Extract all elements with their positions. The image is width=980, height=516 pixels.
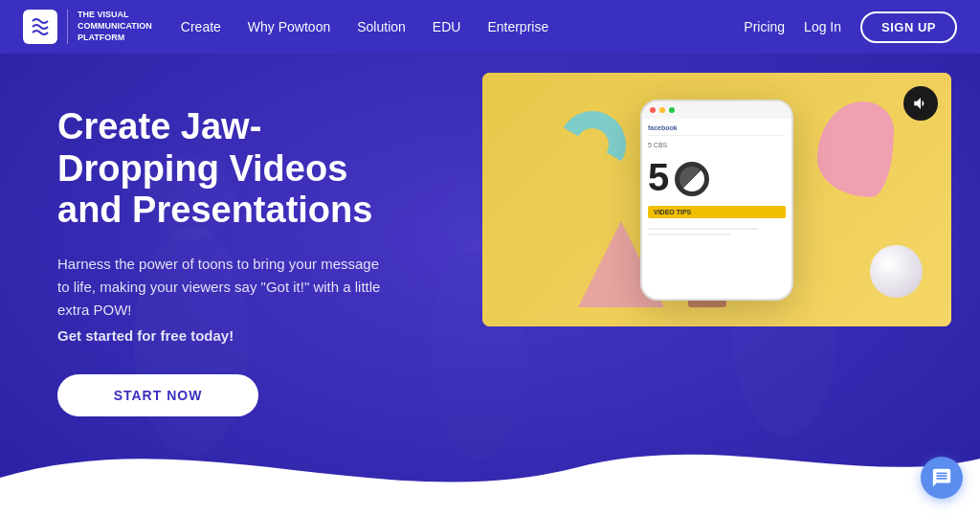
video-placeholder: facebook 5 CBS 5 VIDEO TIPS bbox=[482, 73, 951, 326]
hero-left-content: Create Jaw-Dropping Videos and Presentat… bbox=[0, 54, 440, 516]
phone-number-area: 5 bbox=[648, 158, 786, 196]
phone-circle-chart bbox=[675, 162, 709, 196]
phone-top-bar bbox=[642, 101, 791, 119]
powtoon-logo[interactable] bbox=[23, 10, 57, 44]
nav-edu[interactable]: EDU bbox=[433, 19, 461, 34]
start-now-button[interactable]: START NOW bbox=[57, 374, 258, 416]
shape-arch bbox=[546, 99, 638, 191]
dot-green bbox=[669, 107, 675, 113]
logo-area: THE VISUAL COMMUNICATION PLATFORM bbox=[23, 10, 152, 44]
phone-small-text: 5 CBS bbox=[648, 142, 786, 148]
hero-video-area[interactable]: facebook 5 CBS 5 VIDEO TIPS bbox=[482, 73, 951, 326]
phone-mockup: facebook 5 CBS 5 VIDEO TIPS bbox=[640, 100, 793, 301]
nav-solution[interactable]: Solution bbox=[357, 19, 406, 34]
dot-red bbox=[650, 107, 656, 113]
phone-content: facebook 5 CBS 5 VIDEO TIPS bbox=[642, 119, 791, 299]
phone-bottom-line2 bbox=[648, 234, 730, 236]
dot-yellow bbox=[659, 107, 665, 113]
hero-section: Create Jaw-Dropping Videos and Presentat… bbox=[0, 54, 980, 516]
logo-tagline: THE VISUAL COMMUNICATION PLATFORM bbox=[67, 10, 152, 43]
signup-button[interactable]: SIGN UP bbox=[860, 11, 957, 43]
phone-label-bar: VIDEO TIPS bbox=[648, 206, 786, 218]
navbar: THE VISUAL COMMUNICATION PLATFORM Create… bbox=[0, 0, 980, 54]
nav-right: Pricing Log In SIGN UP bbox=[744, 11, 957, 43]
hero-subtitle: Harness the power of toons to bring your… bbox=[57, 253, 383, 322]
nav-pricing[interactable]: Pricing bbox=[744, 19, 785, 34]
shape-sphere bbox=[870, 245, 923, 298]
shape-blob bbox=[817, 101, 894, 197]
volume-button[interactable] bbox=[903, 86, 938, 121]
nav-links: Create Why Powtoon Solution EDU Enterpri… bbox=[181, 19, 744, 34]
nav-login[interactable]: Log In bbox=[804, 19, 841, 34]
chat-bubble[interactable] bbox=[921, 457, 963, 499]
phone-divider bbox=[648, 135, 786, 136]
hero-title: Create Jaw-Dropping Videos and Presentat… bbox=[57, 106, 392, 232]
phone-bottom-line bbox=[648, 228, 758, 230]
nav-why-powtoon[interactable]: Why Powtoon bbox=[248, 19, 330, 34]
phone-big-number: 5 bbox=[648, 158, 669, 196]
phone-fb-header: facebook bbox=[648, 124, 786, 131]
nav-enterprise[interactable]: Enterprise bbox=[487, 19, 548, 34]
hero-cta-text: Get started for free today! bbox=[57, 327, 392, 344]
nav-create[interactable]: Create bbox=[181, 19, 221, 34]
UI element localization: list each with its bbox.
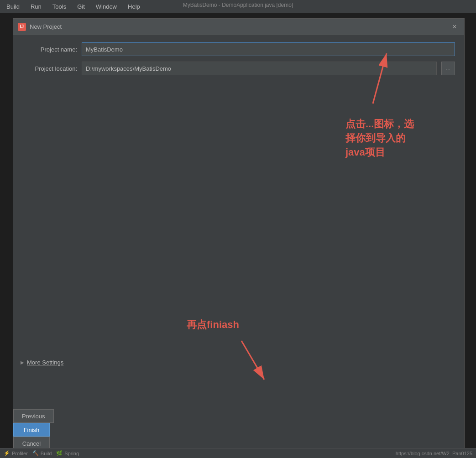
finish-button[interactable]: Finish [13, 423, 50, 437]
status-url: https://blog.csdn.net/W2_Pan0125 [396, 451, 472, 456]
spring-label: Spring [64, 451, 79, 456]
dialog-title-content: IJ New Project [18, 23, 62, 31]
svg-line-3 [241, 341, 264, 380]
project-name-label: Project name: [22, 46, 77, 53]
ide-title: MyBatisDemo - DemoApplication.java [demo… [183, 2, 293, 8]
menu-bar: Build Run Tools Git Window Help MyBatisD… [0, 0, 476, 13]
dialog-overlay: IJ New Project × Project name: Project l… [0, 13, 476, 458]
menu-item-window[interactable]: Window [93, 2, 120, 11]
svg-line-1 [373, 53, 387, 104]
expand-icon: ▶ [21, 360, 24, 365]
bottom-arrow-icon [232, 336, 292, 386]
profiler-icon: ⚡ [4, 450, 10, 456]
close-button[interactable]: × [450, 22, 460, 32]
spring-icon: 🌿 [56, 450, 63, 456]
dialog-title-bar: IJ New Project × [13, 19, 464, 35]
menu-item-tools[interactable]: Tools [50, 2, 69, 11]
dialog-title-text: New Project [30, 23, 62, 30]
project-location-label: Project location: [22, 65, 77, 72]
status-profiler[interactable]: ⚡ Profiler [4, 450, 28, 456]
menu-item-build[interactable]: Build [4, 2, 22, 11]
previous-button[interactable]: Previous [13, 409, 54, 423]
browse-button[interactable]: ... [441, 62, 455, 75]
more-settings-label: More Settings [27, 359, 63, 366]
build-label: Build [41, 451, 52, 456]
menu-item-help[interactable]: Help [125, 2, 143, 11]
menu-item-run[interactable]: Run [28, 2, 44, 11]
profiler-label: Profiler [12, 451, 28, 456]
project-name-input[interactable] [82, 42, 455, 56]
new-project-dialog: IJ New Project × Project name: Project l… [13, 18, 465, 458]
bottom-annotation-text: 再点finiash [187, 318, 239, 332]
dialog-icon: IJ [18, 23, 26, 31]
more-settings[interactable]: ▶ More Settings [21, 359, 63, 366]
build-icon: 🔨 [32, 450, 39, 456]
top-arrow-icon [341, 44, 396, 108]
dialog-body: Project name: Project location: ... [13, 35, 464, 409]
top-annotation-text: 点击...图标，选 择你到导入的 java项目 [345, 117, 446, 159]
status-build[interactable]: 🔨 Build [32, 450, 52, 456]
menu-item-git[interactable]: Git [74, 2, 88, 11]
status-spring[interactable]: 🌿 Spring [56, 450, 79, 456]
status-bar: ⚡ Profiler 🔨 Build 🌿 Spring https://blog… [0, 448, 476, 458]
bottom-annotation: 再点finiash [187, 318, 239, 332]
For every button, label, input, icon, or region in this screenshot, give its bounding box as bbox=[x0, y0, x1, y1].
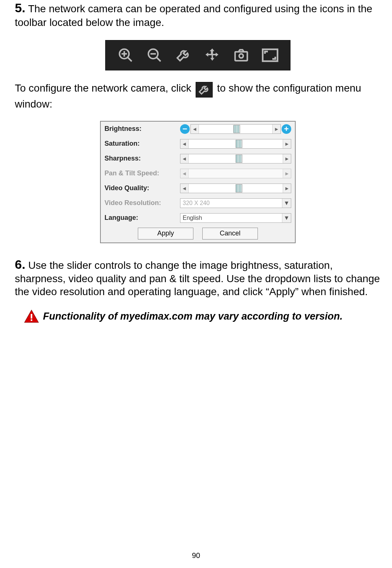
cancel-button[interactable]: Cancel bbox=[202, 228, 258, 240]
move-icon bbox=[201, 44, 223, 66]
arrow-left-icon: ◄ bbox=[180, 169, 189, 178]
camera-icon bbox=[230, 44, 252, 66]
label-saturation: Saturation: bbox=[104, 140, 180, 148]
language-select[interactable]: English ▼ bbox=[180, 213, 291, 223]
video-resolution-select: 320 X 240 ▼ bbox=[180, 198, 291, 208]
svg-point-3 bbox=[239, 54, 243, 58]
config-panel-figure: Brightness: − ◄ ► + Saturation: ◄ ► bbox=[15, 121, 381, 243]
arrow-left-icon[interactable]: ◄ bbox=[191, 125, 199, 133]
row-video-resolution: Video Resolution: 320 X 240 ▼ bbox=[101, 196, 295, 211]
arrow-right-icon[interactable]: ► bbox=[283, 139, 291, 148]
label-sharpness: Sharpness: bbox=[104, 155, 180, 162]
label-pan-tilt: Pan & Tilt Speed: bbox=[104, 169, 180, 177]
toolbar bbox=[105, 40, 290, 70]
chevron-down-icon: ▼ bbox=[282, 199, 291, 208]
zoom-in-icon bbox=[114, 44, 137, 66]
row-saturation: Saturation: ◄ ► bbox=[101, 136, 295, 151]
inline-wrench-icon bbox=[196, 82, 213, 98]
saturation-slider[interactable]: ◄ ► bbox=[180, 139, 291, 149]
config-buttons: Apply Cancel bbox=[101, 225, 295, 242]
arrow-left-icon[interactable]: ◄ bbox=[180, 184, 189, 193]
wrench-icon bbox=[172, 44, 195, 66]
page-number: 90 bbox=[0, 551, 392, 560]
svg-rect-6 bbox=[31, 319, 32, 321]
row-language: Language: English ▼ bbox=[101, 211, 295, 225]
arrow-left-icon[interactable]: ◄ bbox=[180, 154, 189, 163]
arrow-right-icon[interactable]: ► bbox=[283, 184, 291, 193]
step-6: 6. Use the slider controls to change the… bbox=[15, 257, 381, 298]
step-6-text: Use the slider controls to change the im… bbox=[15, 260, 380, 298]
warning-icon bbox=[24, 309, 39, 323]
arrow-right-icon[interactable]: ► bbox=[272, 125, 280, 133]
arrow-right-icon: ► bbox=[283, 169, 291, 178]
svg-rect-5 bbox=[31, 314, 32, 319]
apply-button[interactable]: Apply bbox=[138, 228, 193, 240]
chevron-down-icon[interactable]: ▼ bbox=[282, 214, 291, 222]
row-video-quality: Video Quality: ◄ ► bbox=[101, 181, 295, 196]
video-resolution-value: 320 X 240 bbox=[183, 200, 210, 207]
toolbar-figure bbox=[15, 40, 381, 70]
label-video-quality: Video Quality: bbox=[104, 184, 180, 192]
pan-tilt-slider: ◄ ► bbox=[180, 169, 291, 178]
language-value: English bbox=[183, 215, 202, 221]
zoom-out-icon bbox=[143, 44, 166, 66]
step-5: 5. The network camera can be operated an… bbox=[15, 0, 381, 29]
brightness-decrease-button[interactable]: − bbox=[180, 124, 190, 134]
label-video-resolution: Video Resolution: bbox=[104, 199, 180, 207]
step-6-number: 6. bbox=[15, 257, 25, 271]
row-sharpness: Sharpness: ◄ ► bbox=[101, 151, 295, 166]
note: Functionality of myedimax.com may vary a… bbox=[15, 309, 381, 323]
step-5-number: 5. bbox=[15, 1, 25, 15]
config-sentence-before: To configure the network camera, click bbox=[15, 82, 191, 94]
config-sentence: To configure the network camera, click t… bbox=[15, 82, 381, 110]
config-panel: Brightness: − ◄ ► + Saturation: ◄ ► bbox=[100, 121, 296, 243]
row-brightness: Brightness: − ◄ ► + bbox=[101, 122, 295, 136]
label-language: Language: bbox=[104, 214, 180, 222]
brightness-increase-button[interactable]: + bbox=[282, 124, 291, 134]
brightness-slider[interactable]: ◄ ► bbox=[190, 124, 281, 134]
label-brightness: Brightness: bbox=[104, 125, 180, 133]
step-5-text: The network camera can be operated and c… bbox=[15, 3, 372, 28]
row-pan-tilt: Pan & Tilt Speed: ◄ ► bbox=[101, 166, 295, 181]
sharpness-slider[interactable]: ◄ ► bbox=[180, 154, 291, 164]
arrow-right-icon[interactable]: ► bbox=[283, 154, 291, 163]
arrow-left-icon[interactable]: ◄ bbox=[180, 139, 189, 148]
fullscreen-icon bbox=[259, 44, 281, 66]
video-quality-slider[interactable]: ◄ ► bbox=[180, 184, 291, 193]
note-text: Functionality of myedimax.com may vary a… bbox=[43, 311, 343, 322]
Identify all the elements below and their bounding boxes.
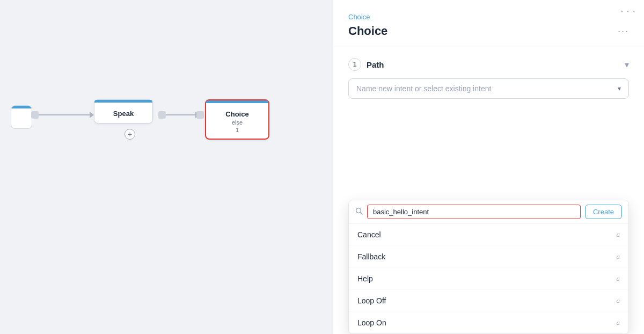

## Your goal
Copy out every line of the listing that contains the string "more".

## Task output
more-settings-label: More Settings [27, 359, 63, 366]
more-settings[interactable]: ▶ More Settings [21, 359, 63, 366]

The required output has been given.